Sívori

Personal information
- Full name: Arturo Igoroin Sanjurjo
- Date of birth: 14 September 1976 (age 48)
- Place of birth: Vitoria-Gasteiz, Spain
- Height: 1.81 m (5 ft 11 in)
- Position(s): Forward

Team information
- Current team: Cartagena (board)

Youth career
- Aranbizkarra
- 1990–1995: Alavés

Senior career*
- Years: Team / Apps / (Gls)
- 1995–1997: Alavés B / 66 / (10)
- 1996–1999: Alavés / 75 / (11)
- 1999–2001: Athletic Bilbao / 13 / (0)
- 2000–2001: → Córdoba (loan) / 32 / (1)
- 2001–2003: Leganés / 71 / (9)
- 2003–2008: Cartagena / 168 / (39)
- 2008–2010: Águilas / 67 / (11)
- 2010–2011: Caravaca / 28 / (4)
- 2011–2012: Mar Menor
- 2012–2014: La Unión / ? / (19)
- Total:  / 520 / (102)

Managerial career
- 2014–2015: La Unión (youth)
- 2015–2017: La Unión (assistant)
- 2017–2018: La Unión
- 2018–2019: La Unión Atlético
- 2020–2021: Cartagena (assistant)

= Sívori (footballer) =

Spanish footballer

Arturo Igoroin Sanjurjo (born 14 September 1976) is a Spanish retired professional footballer who played as a forward, and is a current board member of FC Cartagena.

==Playing career==
Born in Vitoria-Gasteiz, Álava, Basque Country, Sívori joined Deportivo Alavés' youth setup at the age of 14. After making his senior debut with the reserves in Tercera División, he first appeared with the main squad on 4 September 1996, coming on as a half-time substitute in a 1–0 away win against Cultural y Deportiva Leonesa, for the season's Copa del Rey.

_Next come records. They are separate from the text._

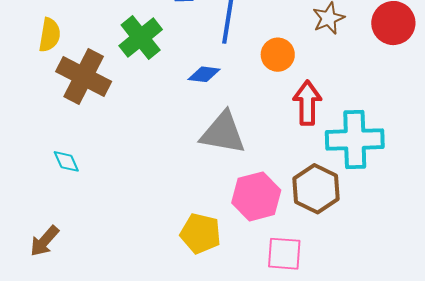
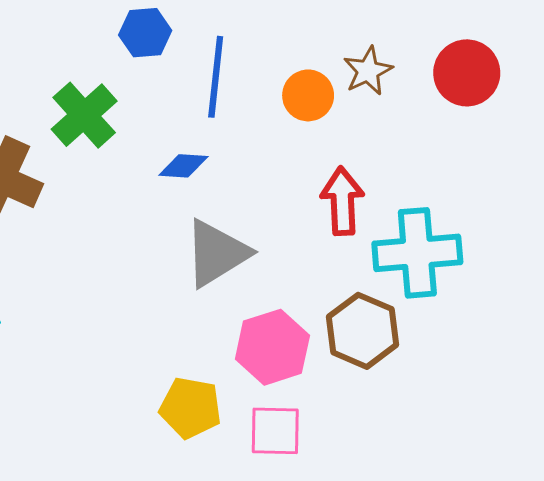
orange circle: (278, 55) -> (308, 95), moved
gray triangle: (223, 133) -> (217, 253), turned -39
pink square: (284, 254) -> (275, 431), moved

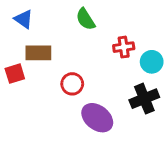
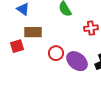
purple ellipse: (97, 118) -> (77, 61), moved

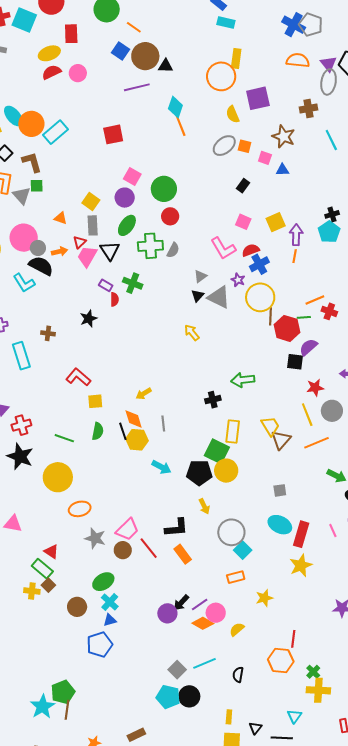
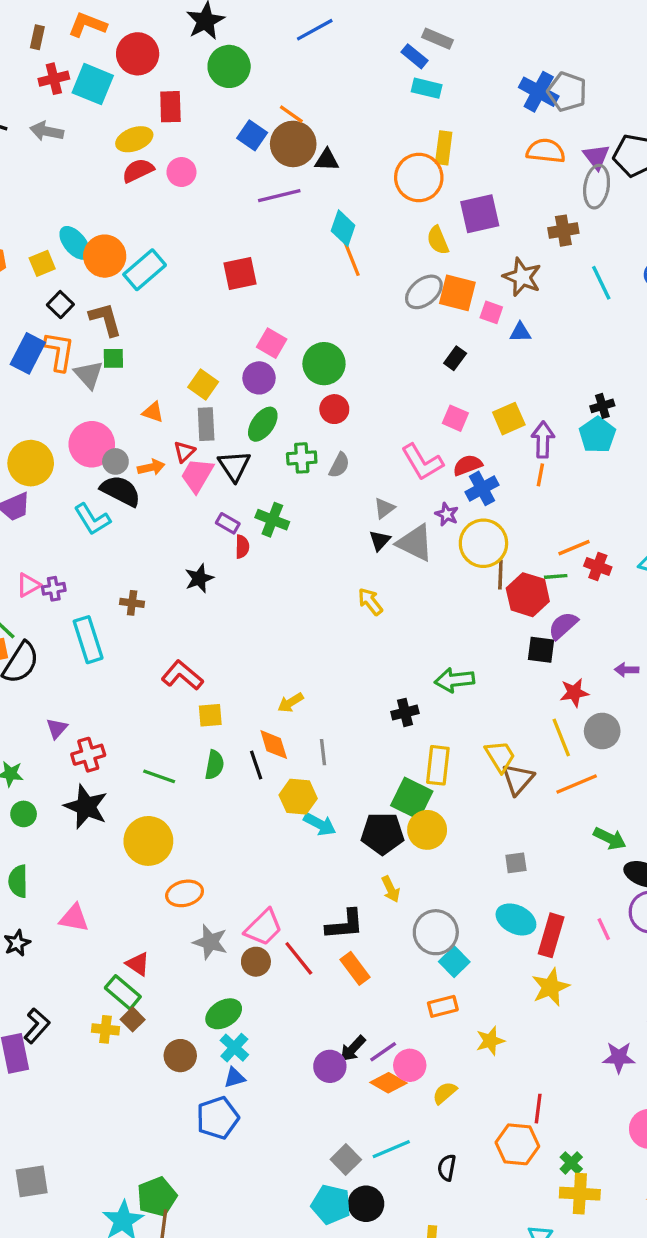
orange line: (134, 27) -> (291, 114), moved
orange square: (244, 146) -> (457, 293), size x1.6
green cross: (150, 246) -> (302, 458), size x0.7
yellow hexagon: (137, 440) -> (298, 797), moved

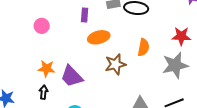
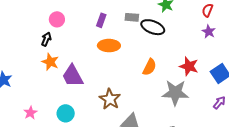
brown star: (115, 64) -> (110, 99), moved, turned 30
black arrow: (44, 92) -> (46, 39), moved

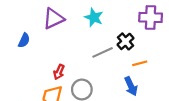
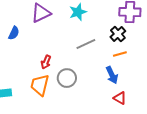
cyan star: (94, 17) -> (78, 12), turned 30
black cross: (126, 41) -> (118, 34), moved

Sívori became a regular starter for Alavés in the 1997–98 campaign, as his side achieved promotion to La Liga. On 1 July 1998, he agreed to a move to Athletic Bilbao for a fee of 348 million pesetas, effective as of July 1999; he remained with the Babazorros for a further year, making his debut in the main category on 29 August 1998 by starting in a 0–0 home draw against Real Betis.

In 2000, after featuring sparingly for Athletic, Sívori was loaned to Córdoba CF in the second division, for one year. He was released by the Lions in July 2001, and subsequently signed for CD Leganés also in division two.

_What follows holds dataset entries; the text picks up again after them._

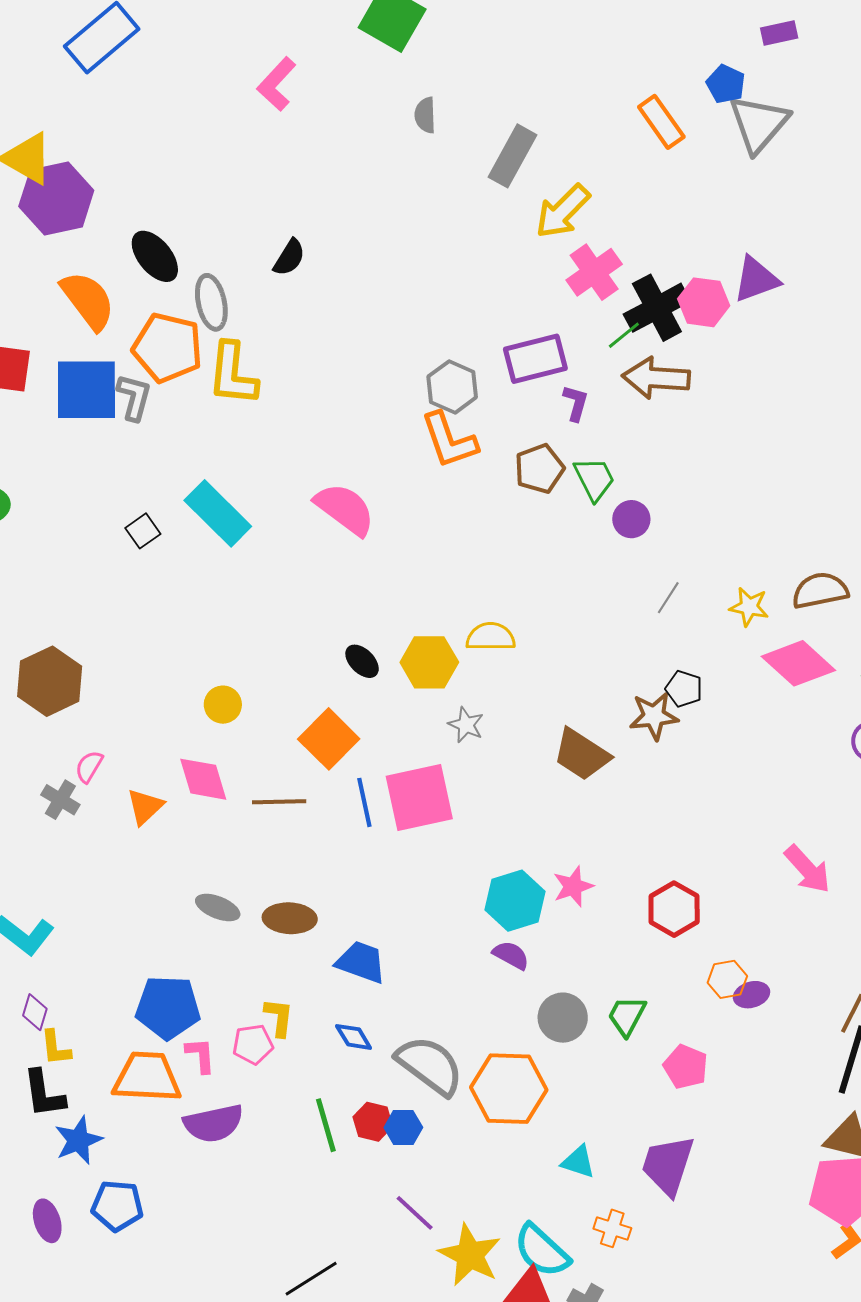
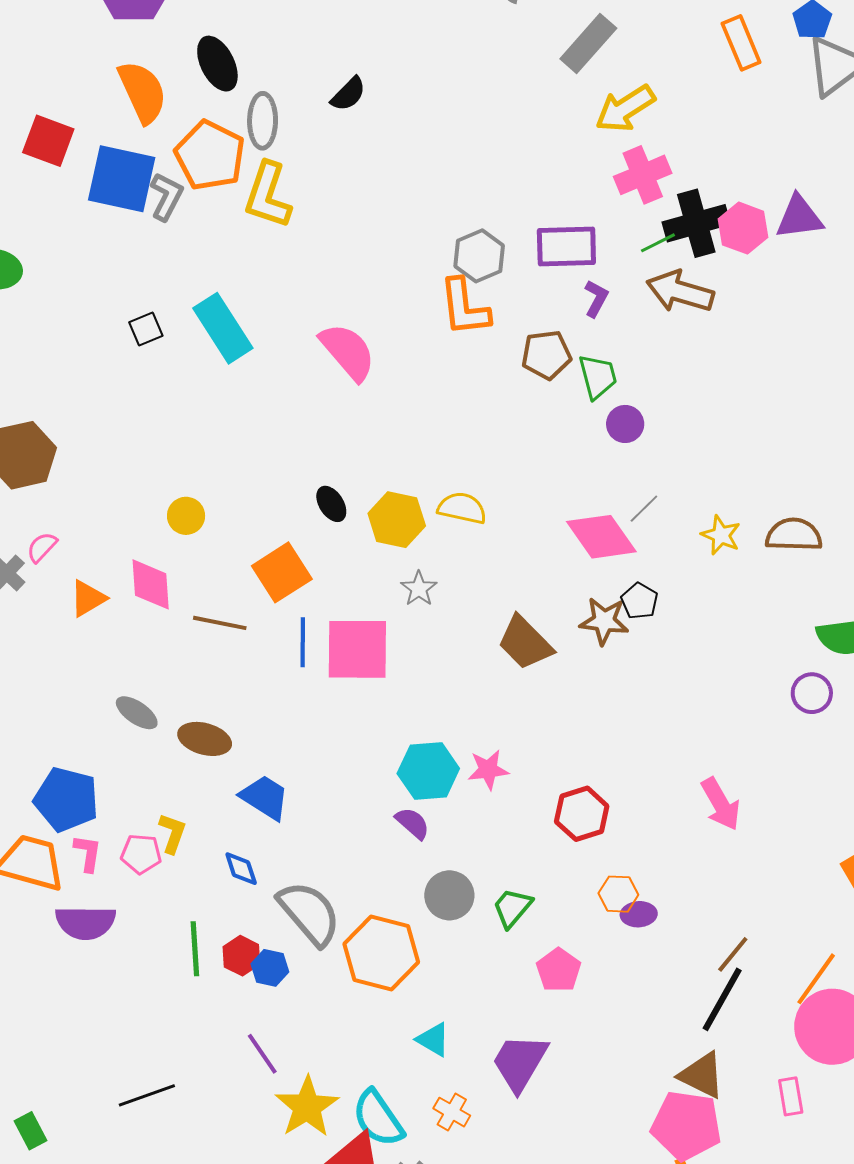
pink diamond: (798, 663) -> (601, 537), moved

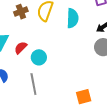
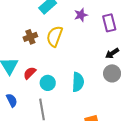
cyan semicircle: (73, 18) -> (78, 82), moved

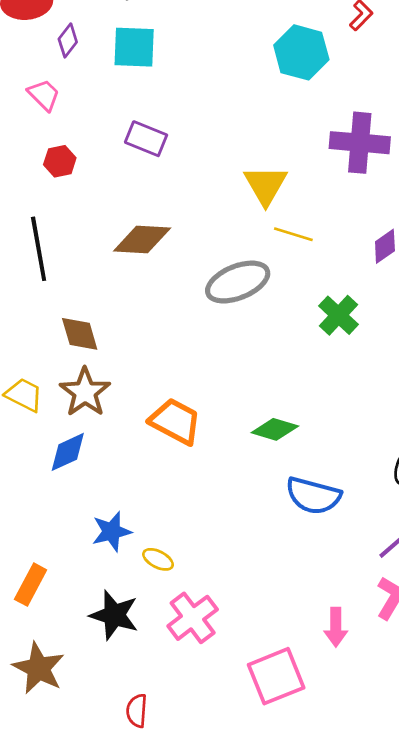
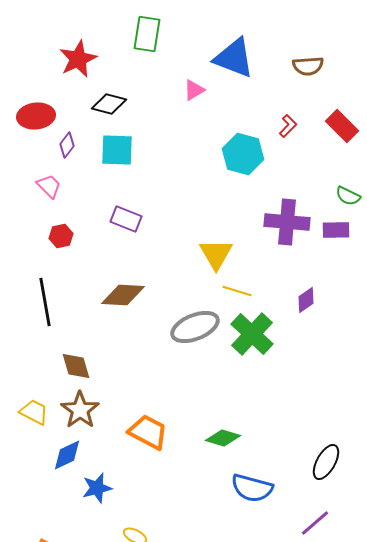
green cross: (339, 315) -> (252, 334), moved, size x1.4
blue star: (112, 532) -> (97, 488), moved

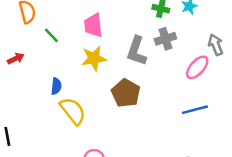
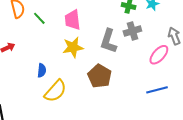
green line: (51, 35) -> (39, 18), moved
yellow semicircle: (73, 111) -> (55, 91), turned 80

In 2003, Sívori agreed to a contract with FC Cartagena in Segunda División B, where he acted as team captain during his five-year spell. On 11 July 2008, he moved to fellow league team Águilas CF.

Sívori subsequently represented lower league sides Caravaca CF, Mar Menor CF and La Unión CF, helping the latter to achieve promotion to the fourth division in 2013 by scoring a career-best 12 goals. He retired in 2014, aged 38.

==Managerial career==
Immediately after retiring Sívori became a coach, being a manager of his last club La Unión CF's youth setup. In 2015, he became an assistant manager of the main squad, before being appointed manager in July 2017.

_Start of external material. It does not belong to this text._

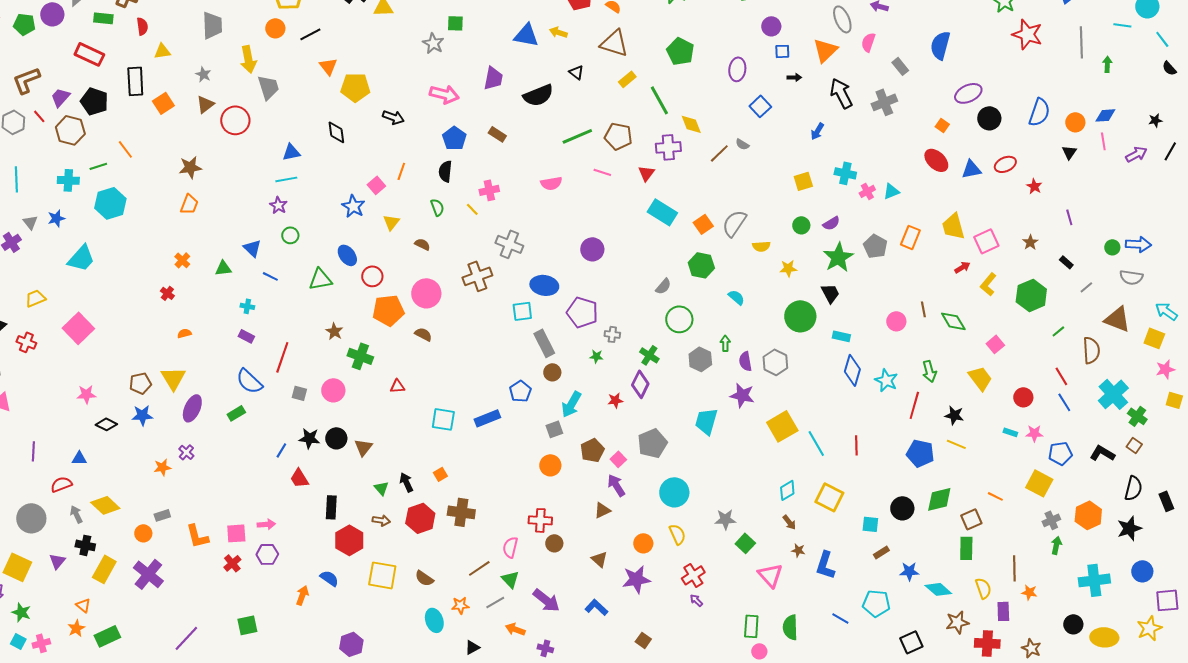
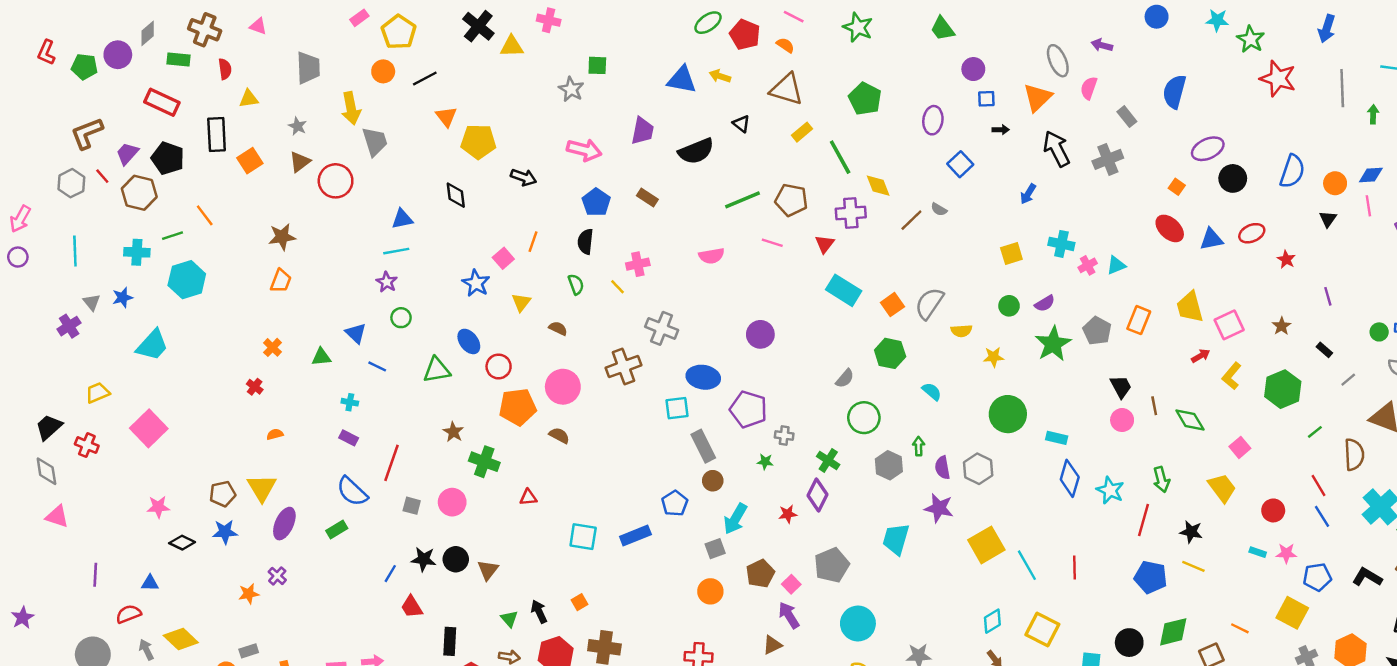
black trapezoid: (830, 293) -> (1121, 387), moved

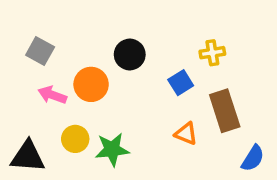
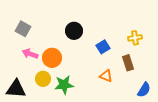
yellow cross: (212, 53) -> (135, 38), moved
orange circle: (91, 84) -> (52, 58), moved
brown rectangle: (225, 111) -> (128, 63), size x0.7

In July 2018, Sívori became the manager of FC La Unión Atlético also in the fourth division, after the board acquired the place of FC Pinatar Arena. He was sacked the following March, and subsequently became a sporting director.

In August 2019, Sívori returned to his former side Cartagena, to work in the club's board. In March 2020, he became Borja Jiménez's assistant in the main squad.